Dopo “Matteotti Medley”, a cura di Maurizio Donadoni andato in scena lo scorso ottobre, il Teatro Claudio Abbado di Ferrara venerdì 10 febbraio ha ripetuto l’operazione di portare la storia sul palcoscenico con “Il duce delinquente”, recital a due voci con Aldo Cazzullo e Moni Ovadia, accompagnati da musiche e canzoni dell’epoca suonate dal vivo da Giovanna Famulari.

Portare la Storia, in particolare le sue pagine più buie, a teatro è quasi sempre un rischio, ancora di più se lo si fa durante il Festival di Sanremo. E infatti Cazzullo, firma celeberrima del Corriere, ci scherza su con il pubblico del teatro estense: “Vi ringrazio per essere venuti questa sera, io non sarei mai uscito di casa per venire ad ascoltarmi, sarei rimasto a casa a guardare il Festival”.

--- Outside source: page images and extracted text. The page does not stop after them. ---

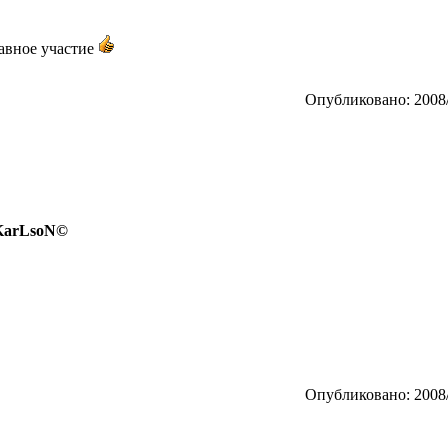
лавное участие
Опубликовано: 2008/
 KarLsoN©
Опубликовано: 2008/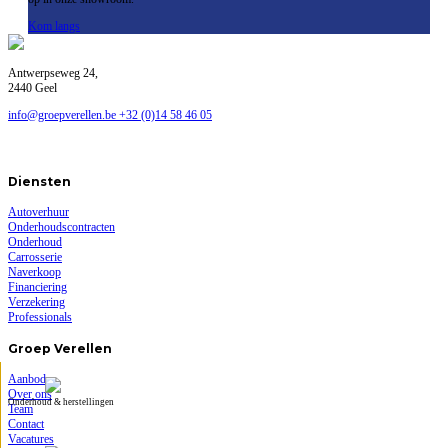
Kom langs
Antwerpseweg 24,
2440 Geel
info@groepverellen.be
+32 (0)14 58 46 05
Diensten
Autoverhuur
Onderhoudscontracten
Onderhoud
Carrosserie
Naverkoop
Financiering
Verzekering
Professionals
Groep Verellen
Aanbod
Over ons
Onderhoud & herstellingen
Team
Contact
Vacatures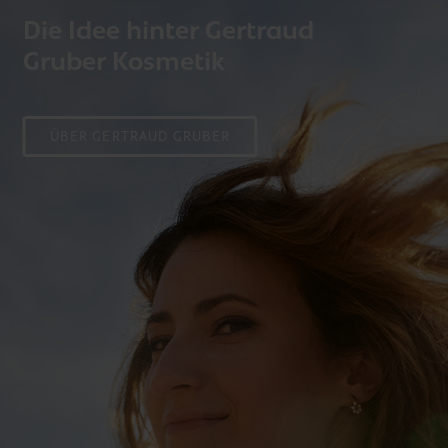
Die Idee hinter Gertraud
Gruber Kosmetik
ÜBER GERTRAUD GRUBER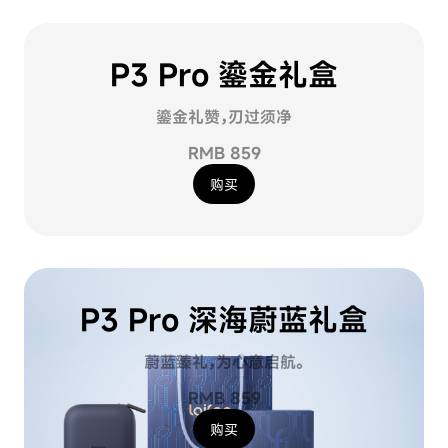
P3 Pro 鎏金礼盒
鎏金礼赞，刃过须净
RMB 859
购买
P3 Pro 深海蔚蓝礼盒
蔚蓝臻礼，为心意启航。
RMB 859
购买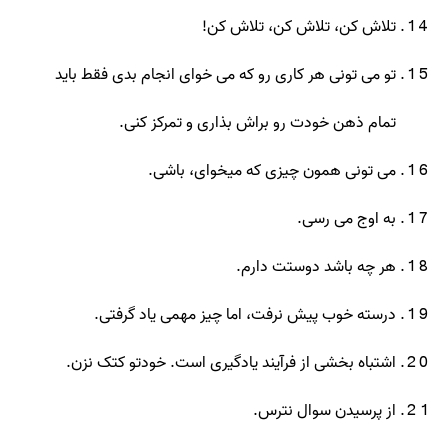
تلاش کن، تلاش کن، تلاش کن!
تو می تونی هر کاری رو که می خوای انجام بدی فقط باید
تمام ذهن خودت رو براش بذاری و تمرکز کنی.
می تونی همون چیزی که میخوای، باشی.
به اوج می رسی.
هر چه باشد دوستت دارم.
درسته خوب پیش نرفت، اما چیز مهمی یاد گرفتی.
اشتباه بخشی از فرآیند یادگیری است. خودتو کتک نزن.
از پرسیدن سوال نترس.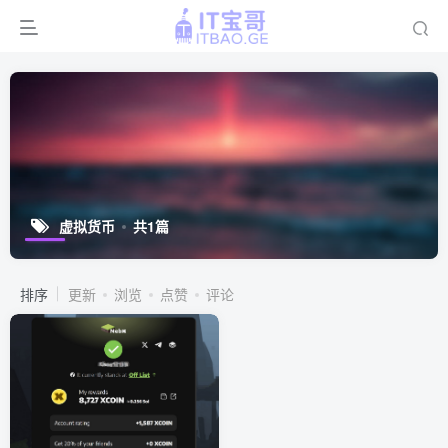
虚拟货币
共1篇
排序
更新
浏览
点赞
评论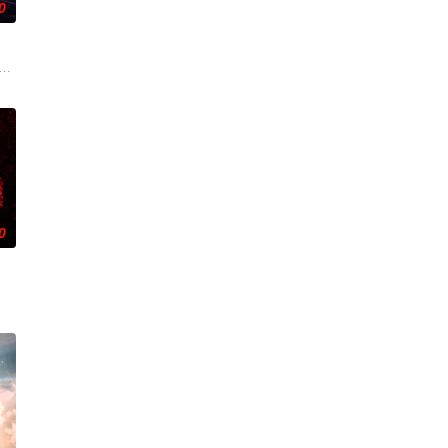
0
ntific outpost unravel the disturbing secrets about the facility's history, sign
0
符进入隐市寻找无根水，在此和被百年执念困住的梦婆（梦如意）相遇，了解
与寻找丈夫死亡真相的客栈老板娘楚红、小女孩刘六六等人，被卷入亡命匪徒马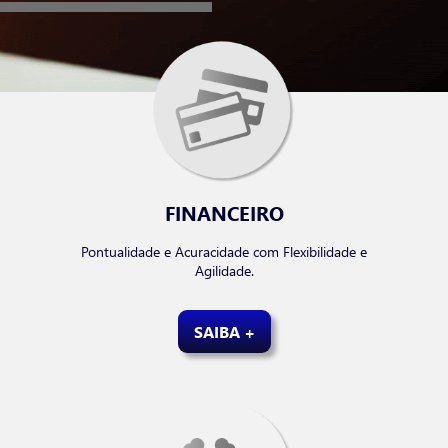
FINANCEIRO
Pontualidade e Acuracidade com Flexibilidade e
Agilidade.
SAIBA +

Il 10 febbraio però, dal 2004, è anche la data scelta per il Giorno del ricordo per “conservare e rinnovare la memoria della tragedia degli italiani e di tutte le vittime delle foibe, dell’esodo dalle loro terre degli istriani, fiumani e dalmati nel secondo dopoguerra e della più complessa vicenda del confine orientale” (L. 30 marzo 2004, n. 92). Ecco allora l’omaggio e il ricordo di Moni Ovadia, al termine dello spettacolo, non solo come interprete, ma anche come direttore del Teatro Claudio Abbado.

Portare la Storia a teatro è un rischio, ma lo è un po’ meno quando sul palco ci sono due nomi e due interpreti come Aldo Cazzullo e Moni Ovadia. Perché se Moni Ovadia non è nuovo a questo tipo di ‘recital civile’ – un titolo per tutti: “Doppio fronte” sulla Prima Guerra Mondiale – le doti e la presenza sceniche del giornalista Aldo Cazzullo sono una piacevole scoperta. Come lo è la bravissima Giovanna Famulari, che insieme a Moni Ovadia interpreta tra pianoforte, violoncello e clavietta, le melodie coeve dei fatti narrati.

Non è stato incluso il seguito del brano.